Time-To-Hire im Personalbereich

18. Sep 2014 | 0 Kommentare

Time to Hire

Time-to-Hire im Personalbereich

Auch im HR Bereich gibt es Möglichkeiten, durch Controlling KPI’s auszuwerten und so die Leistungen des Unternehmens zu verbessern. Das Problem ist jedoch, dass HR in Unternehmen oft nicht als erfolgssteigernder Bereich ernst genommen wird. Deshalb wird auch das Controlling in diesem Bereich vernachlässigt. Was dadurch für enorme Kosten entstehen können, ist Unternehmen oft nicht bewusst. Auch im Recruiting gibt es wichtige Kennzahlen, die einen großen Einfluss auf den Erfolg eines Unternehmens haben können. Eine der wichtigsten, die Time-To-Hire, möchten wir Ihnen in diesem Beitrag gern vorstellen.

 

Was ist die Time-To-Hire?

Eine einheitliche Definition der Time-To-Hire gibt es nicht. Oft wird sie jedoch als der Zeitraum zwischen Ausschreibung und Besetzung einer Vakanz verstanden.

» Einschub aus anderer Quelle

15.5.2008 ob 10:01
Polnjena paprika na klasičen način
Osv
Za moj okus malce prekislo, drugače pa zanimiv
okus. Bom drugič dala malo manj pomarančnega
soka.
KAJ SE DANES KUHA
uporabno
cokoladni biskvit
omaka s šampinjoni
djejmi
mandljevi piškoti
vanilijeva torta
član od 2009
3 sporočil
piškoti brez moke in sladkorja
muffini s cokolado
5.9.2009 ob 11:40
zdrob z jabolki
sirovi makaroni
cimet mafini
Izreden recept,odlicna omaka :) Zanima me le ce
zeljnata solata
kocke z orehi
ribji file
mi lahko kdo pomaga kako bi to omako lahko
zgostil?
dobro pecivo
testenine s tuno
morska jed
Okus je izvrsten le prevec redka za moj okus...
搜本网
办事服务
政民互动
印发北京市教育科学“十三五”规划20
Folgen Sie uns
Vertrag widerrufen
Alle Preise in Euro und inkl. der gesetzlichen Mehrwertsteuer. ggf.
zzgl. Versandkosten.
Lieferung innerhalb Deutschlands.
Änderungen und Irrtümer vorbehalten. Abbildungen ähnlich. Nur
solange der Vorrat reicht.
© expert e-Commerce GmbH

Zwischen der Erkenntnis, dass eine Stelle zu besetzen ist und der Besetzung dieser Stelle gibt es jedoch mehrere Stationen, die durchlaufen werden müssen. Zunächst muss natürlich ein Profil der Stelle erstellt, also Anforderungen und Aufgabengebiete festgelegt werden. Dazu ist eine genaue Absprache zwischen HR und der Fachabteilung nötig. Wenn das Stellenprofil fertig ist, muss die Anzeige geschaltet und auf den richtigen Kanälen gestreut werden, um auch passende Bewerber zu erreichen. Natürlich ist es möglich, die Suche nach dem richtigen Bewerber zusätzlich auch durch Active Sourcing Methoden voranzutreiben. Wenn dann einige passende Bewerbungen eingetroffen sind, werden intern die besten Bewerber ausgewählt und zu Gesprächen eingeladen. Erst wenn die interne Evaluierung abgeschlossen ist und dann auch noch Bewerber sich für das Unternehmen entscheidet, kann der Vertrag abgeschlossen und die Stelle besetzt werden. Da diese Stationen jeweils einige Vorlaufzeit benötigen, muss dementsprechend langfristig geplant werden.

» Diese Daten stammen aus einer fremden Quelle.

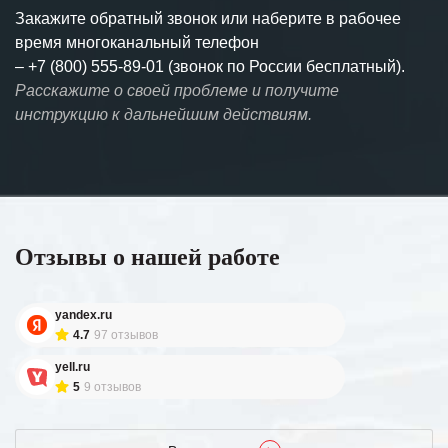
Закажите обратный звонок или наберите в рабочее
время многоканальный телефон
–
+7 (800) 555-89-01 (звонок по России бесплатный).
Расскажите о своей проблеме и получите
инструкцию к дальнейшим действиям.
Отзывы о нашей работе
yandex.ru
4.7
97 отзывов
yell.ru
5
9 отзывов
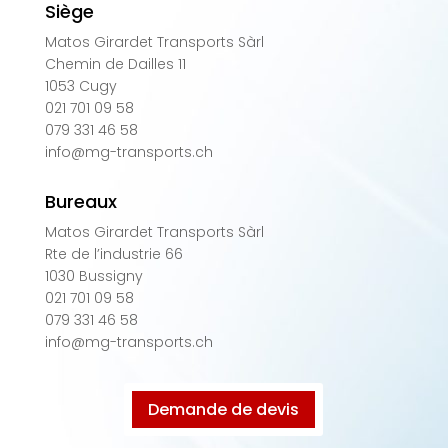
Siège
Matos Girardet Transports Sàrl
Chemin de Dailles 11
1053 Cugy
021 701 09 58
079 331 46 58
info@mg-transports.ch
Bureaux
Matos Girardet Transports Sàrl
Rte de l’industrie 66
1030 Bussigny
021 701 09 58
079 331 46 58
info@mg-transports.ch
Demande de devis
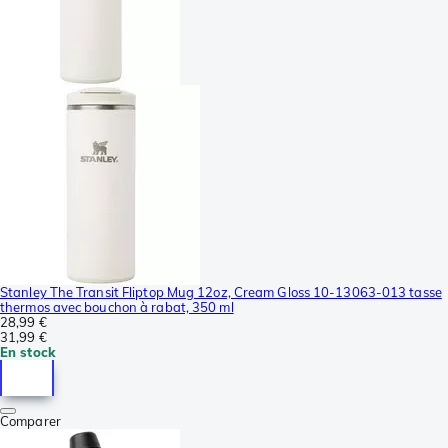
Stanley The Transit Fliptop Mug 12oz, Cream Gloss 10-13063-013 tasse
thermos avec bouchon à rabat, 350 ml
28,99 €
31,99 €
En stock
Comparer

Welche Auswirkungen hat sie?

Erst mit Arbeitsbeginn des neuen Mitarbeiters wird auch die Kennzahl Time-To-Hire geschlossen. Sobald eine Vakanz vorhanden ist, entstehen dadurch Kosten. Zunächst natürlich für die Suche nach einem neuen Mitarbeiter. Nicht vergessen werden darf jedoch, dass durch eine nicht besetzte Stelle enorme Kosten innerhalb der Abteilung entstehen können. Produktionsausfälle oder fehlende Kundebetreuung sind nur einige Beispiele.

Wie kann man sie möglichst kurz halten?

Durch eine langfristige und gute Planung kann die Time-To-Hire gering gehalten werden. Es hilft, den gesamten Bewerberprozess zu optimieren. Dadurch kann auch direkt das Employer Branding mit vorangetrieben werden. Ein Beispiel für einen Schritt in die richtige Richtung sind Online Bewerbungsverfahren. Durch ein standardisiertes Verfahren fallen weniger Kosten durch Zeiteinsparungen in Erfassung und Bearbeitung an, während Sie sich gleichzeitig als modernes Unternehmen repräsentieren, das sich an die digitale Welt angepasst hat.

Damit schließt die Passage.